> TASK TO COMPLETE
All of the data must be written out verbatim, with pictures excluded.

(Items from a dataset)
···
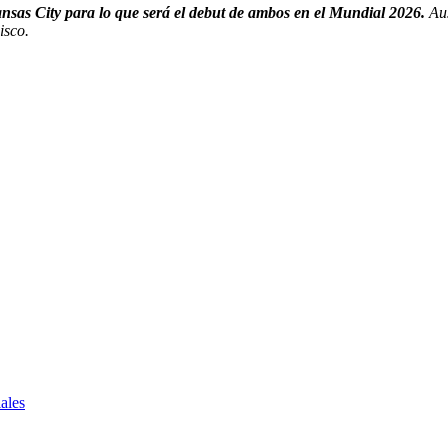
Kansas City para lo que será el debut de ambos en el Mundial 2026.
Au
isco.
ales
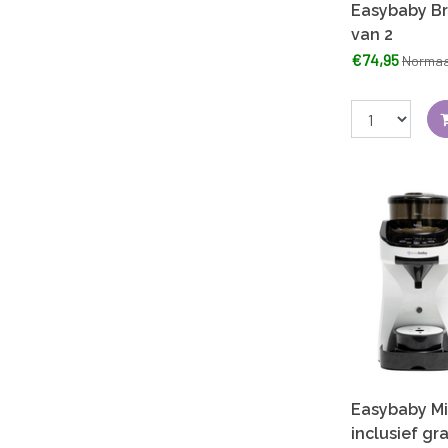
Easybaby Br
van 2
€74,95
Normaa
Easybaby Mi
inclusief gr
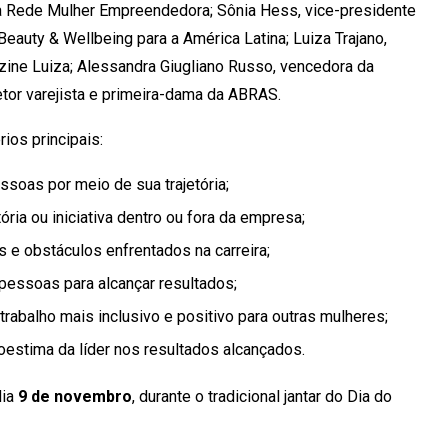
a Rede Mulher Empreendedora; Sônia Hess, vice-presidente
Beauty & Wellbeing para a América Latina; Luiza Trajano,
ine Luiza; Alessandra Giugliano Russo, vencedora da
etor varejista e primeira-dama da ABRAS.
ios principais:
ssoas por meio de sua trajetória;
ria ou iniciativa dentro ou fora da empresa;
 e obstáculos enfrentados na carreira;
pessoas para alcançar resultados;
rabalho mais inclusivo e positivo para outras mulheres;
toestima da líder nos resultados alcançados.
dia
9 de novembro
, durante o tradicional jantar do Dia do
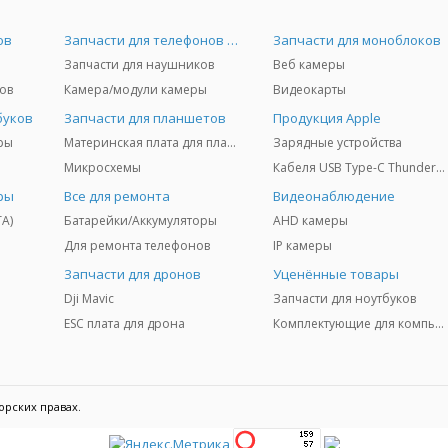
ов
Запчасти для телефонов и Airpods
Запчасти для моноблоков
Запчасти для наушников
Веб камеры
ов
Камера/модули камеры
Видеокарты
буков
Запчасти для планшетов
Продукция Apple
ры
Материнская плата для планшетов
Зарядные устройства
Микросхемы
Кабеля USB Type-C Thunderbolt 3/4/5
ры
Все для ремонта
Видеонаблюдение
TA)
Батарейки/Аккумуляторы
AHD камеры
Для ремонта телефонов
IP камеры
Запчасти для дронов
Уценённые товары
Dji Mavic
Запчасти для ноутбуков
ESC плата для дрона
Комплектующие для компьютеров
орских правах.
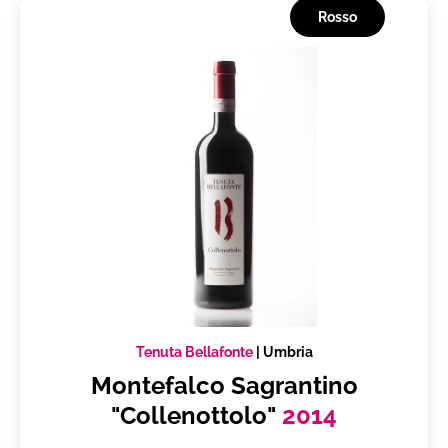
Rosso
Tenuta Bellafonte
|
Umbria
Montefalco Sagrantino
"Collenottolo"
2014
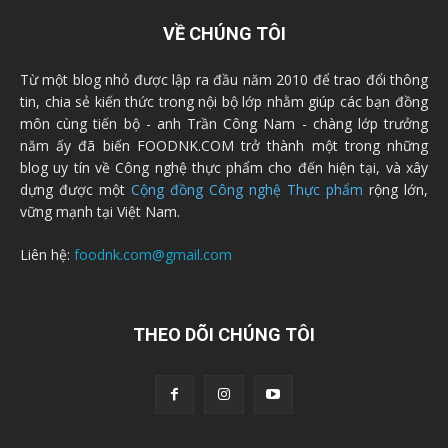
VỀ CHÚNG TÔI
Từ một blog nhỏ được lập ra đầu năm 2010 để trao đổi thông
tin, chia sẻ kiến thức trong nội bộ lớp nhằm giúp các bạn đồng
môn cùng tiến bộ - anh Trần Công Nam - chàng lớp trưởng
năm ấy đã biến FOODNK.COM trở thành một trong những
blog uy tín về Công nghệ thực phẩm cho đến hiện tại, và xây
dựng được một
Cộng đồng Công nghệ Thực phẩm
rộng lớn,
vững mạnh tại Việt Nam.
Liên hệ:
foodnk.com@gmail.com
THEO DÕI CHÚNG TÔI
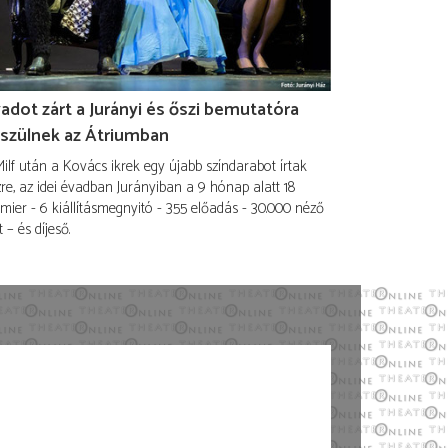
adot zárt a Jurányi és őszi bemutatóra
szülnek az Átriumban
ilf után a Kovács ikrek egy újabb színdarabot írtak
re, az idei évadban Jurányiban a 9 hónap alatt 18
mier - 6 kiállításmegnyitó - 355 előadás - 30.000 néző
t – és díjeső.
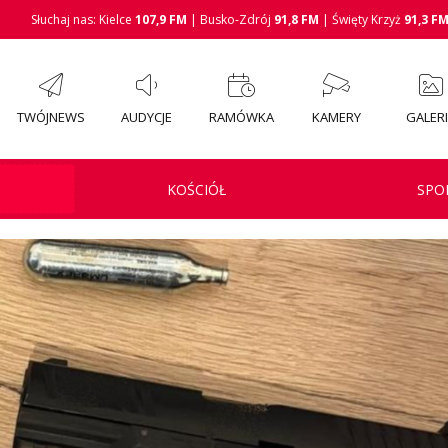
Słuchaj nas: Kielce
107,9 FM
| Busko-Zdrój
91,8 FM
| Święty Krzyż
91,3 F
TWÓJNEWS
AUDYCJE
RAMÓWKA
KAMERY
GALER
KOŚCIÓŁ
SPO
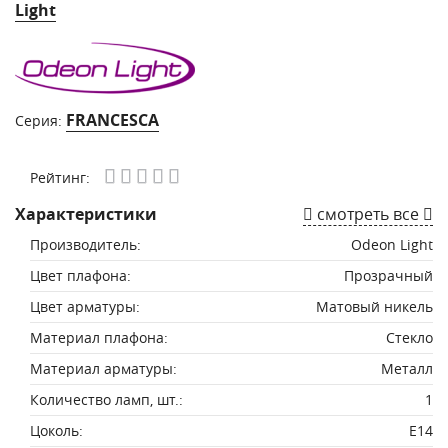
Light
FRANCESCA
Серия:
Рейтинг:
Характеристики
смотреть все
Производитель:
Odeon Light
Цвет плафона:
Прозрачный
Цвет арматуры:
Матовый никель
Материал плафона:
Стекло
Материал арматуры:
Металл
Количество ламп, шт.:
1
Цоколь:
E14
···
> ANSWER SPACE
Kansas City para lo que será el debut de ambos en el Mundial 2026.
Au
isco.
ales
Easybaby Br
van 2
€74,95
Normaa
Easybaby Mi
inclusief gr
a Rede Mulher Empreendedora; Sônia Hess, vice-presidente
Beauty & Wellbeing para a América Latina; Luiza Trajano,
ine Luiza; Alessandra Giugliano Russo, vencedora da
etor varejista e primeira-dama da ABRAS.
ios principais:
ssoas por meio de sua trajetória;
ria ou iniciativa dentro ou fora da empresa;
 e obstáculos enfrentados na carreira;
pessoas para alcançar resultados;
rabalho mais inclusivo e positivo para outras mulheres;
toestima da líder nos resultados alcançados.
dia
9 de novembro
, durante o tradicional jantar do Dia do
ов
Запчасти для телефонов и Airpods
Запчасти для моноблоков
Запчасти для наушников
Веб камеры
ов
Камера/модули камеры
Видеокарты
буков
Запчасти для планшетов
Продукция Apple
ры
Материнская плата для планшетов
Зарядные устройства
Микросхемы
Кабеля USB Type-C Thunderbolt 3/4/5
ры
Все для ремонта
Видеонаблюдение
TA)
Батарейки/Аккумуляторы
AHD камеры
Для ремонта телефонов
IP камеры
Запчасти для дронов
Уценённые товары
Dji Mavic
Запчасти для ноутбуков
ESC плата для дрона
Комплектующие для компьютеров
орских правах.
Rosso
Tenuta Bellafonte
|
Umbria
Montefalco Sagrantino
"Collenottolo"
2014
VỀ CHÚNG TÔI
Từ một blog nhỏ được lập ra đầu năm 2010 để trao đổi thông
tin, chia sẻ kiến thức trong nội bộ lớp nhằm giúp các bạn đồng
môn cùng tiến bộ - anh Trần Công Nam - chàng lớp trưởng
năm ấy đã biến FOODNK.COM trở thành một trong những
blog uy tín về Công nghệ thực phẩm cho đến hiện tại, và xây
dựng được một
Cộng đồng Công nghệ Thực phẩm
rộng lớn,
vững mạnh tại Việt Nam.
Liên hệ:
foodnk.com@gmail.com
THEO DÕI CHÚNG TÔI
adot zárt a Jurányi és őszi bemutatóra
szülnek az Átriumban
ilf után a Kovács ikrek egy újabb színdarabot írtak
re, az idei évadban Jurányiban a 9 hónap alatt 18
mier - 6 kiállításmegnyitó - 355 előadás - 30.000 néző
t – és díjeső.
Słuchaj nas: Kielce
107,9 FM
| Busko-Zdrój
91,8 FM
| Święty Krzyż
91,3 F
TWÓJNEWS
AUDYCJE
RAMÓWKA
KAMERY
GALER
KOŚCIÓŁ
SPO
Light
FRANCESCA
Серия:
Рейтинг:
Характеристики
смотреть все
Производитель:
Odeon Light
Цвет плафона:
Прозрачный
Цвет арматуры:
Матовый никель
Материал плафона:
Стекло
Материал арматуры:
Металл
Количество ламп, шт.:
1
Цоколь:
E14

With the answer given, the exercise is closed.